Capital Journal
- Type: Daily newspaper
- Owner: Forum Communications Company
- Founded: 1881; 145 years ago
- Language: English
- Headquarters: Pierre, South Dakota
- Circulation: 2,932 (as of 2015)
- ISSN: 0893-5564
- Website: capjournal.com

= Capital Journal =

Newspaper in Pierre, South Dakota

The Capital Journal is a newspaper in Pierre, South Dakota, founded in 1881. It serves the South Dakota capital city of Pierre and the surrounding region, including Fort Pierre. As of December 2012, it reported a daily circulation of 10,750, with new issues published Monday through Friday (except Christmas Day and New Year's Day). It has been the official printed record of Hughes and Stanley counties in South Dakota since the year of its founding.

== History ==
In 1898, Charles H. Anderson acquired the Pierre Journal and the Daily Capital, and then merged the two to form the Capital Journal. Soon the Capital Journal Company was formed. Fred Denton was connected with the paper for a decade until 1901, when he sold his stock to Mr. Bartlett and S.A. Travis.
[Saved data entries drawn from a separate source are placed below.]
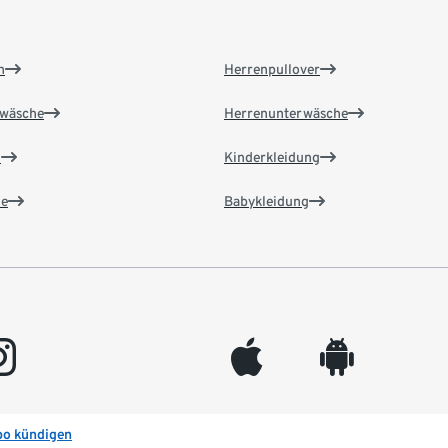
n
Herrenpullover
wäsche
Herrenunterwäsche
n
Kinderkleidung
e
Babykleidung
gram
appleinc
android
bo kündigen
In 1905, John E. Hipple purchased the Capital Journal. He was elected town mayor in 1923, unsuccessfully ran for governor in 1926, and died in 1939 at age 74. He was succeeded as publisher by his son Robert B. Hipple. In 1955, J.E. Hipple was inducted into the South Dakota Newspaper Hall of Fame. In 1962, his widow Ruth B. Hipple died. In 1989, R.B. Hipple retired, was succeeded by his son John Hipple, and later died in 2000 at age 100. The paper was acquired by Wick Communications in 2005 from Terry and Kevin Hipple, and later sold to Forum Communications Company in 2026.

== Notable staff ==
Grand Forks Herald columnist Marilyn Hagerty began her journalism career with the paper while still in high school.